At the same time, the Council received recommendations for many new measures for inclusion into the 2014 Program. All measures are subject to the same legal obligation on the part of the federal agencies with responsibilities toward the Council’s program under the Northwest Power Act. Some of the new measures recommended for inclusion in the 2014 Program expand existing work in new or additional directions; others represent new directions for the program.
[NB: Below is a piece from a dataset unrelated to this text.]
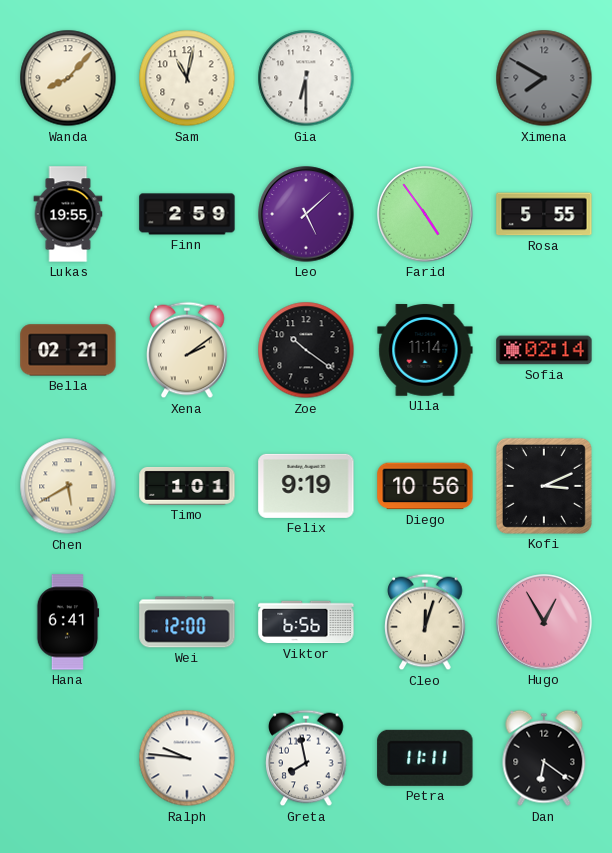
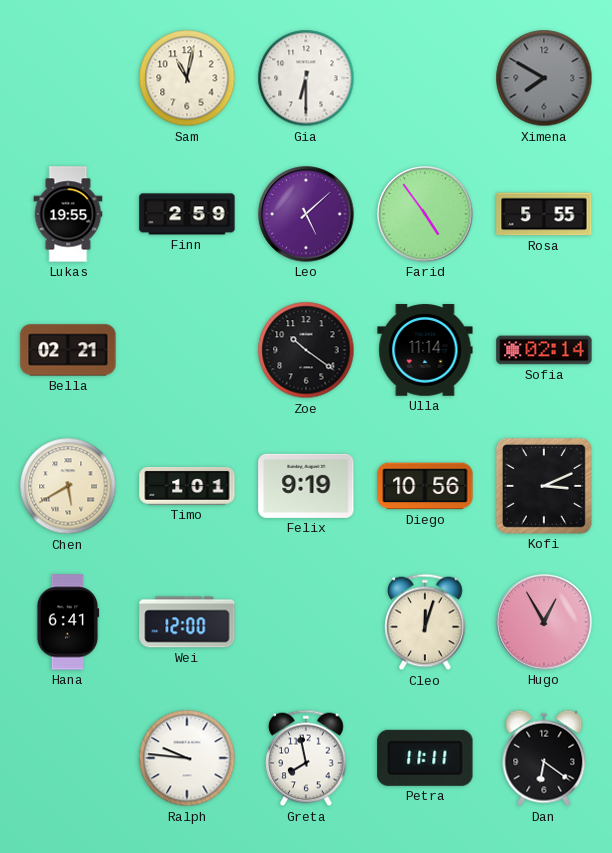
Wanda: 8:07 -> none
Xena: 2:09 -> none
Viktor: 6:56 -> none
The Council is providing the following guidance to Bonneville, the other federal agencies, and the region in general as to which of these new measures are emerging priorities for implementation in the next five years. During the course of the next five years, the Council anticipates that Bonneville will take the necessary steps to integrate these priorities into the program and will report annually to the Council on its progress. The Council may adjust the following ordered program priorities:

  1. Provide for funding long-term maintenance (Appendix P) of the assets that have been created by prior program investments
  2. Implement adaptive management (including prioritized research on critical uncertainties) throughout the program by assessing the effectiveness of ongoing projects, developing program objectives when appropriate and taking into account the effects of climate change
  3. Preserve program effectiveness by supporting: (1) expanded management of predators; (2) mapping and determining hotspots for toxic contaminants; and (3) aggressively addressing non-native and invasive species
  4. Investigate blocked area mitigation options through reintroduction, passage and habitat improvement, and implement if warranted
  5. Implement additional sturgeon and lamprey measures (passage and research)
  6. Update the subbasin plans most in need of updates
  7. Continue efforts to improve floodplain habitats

Bonneville funding for emerging program priorities

Bonneville should fund any new fish and wildlife obligations from identifying savings within the current program and as necessary, from additional expenditures. Savings from the current program should not compromise productive projects that are addressing needs identified in this program. For example, additional funding can be obtained when projects complete their goals, such as a research project, or when a project is no longer reporting useful results. Funding should also be sought in general overhead budgets including Bonneville’s overhead for its Fish and Wildlife Division. To the extent that targeted savings are insufficient to meet Bonneville’s financial obligations in this program, Bonneville should consider increasing expenditures. Prior to every rate case Bonneville should report to the Council how it plans to budget for implementation of the fish and wildlife program. [see cost-effectiveness recommendations from the IEAB].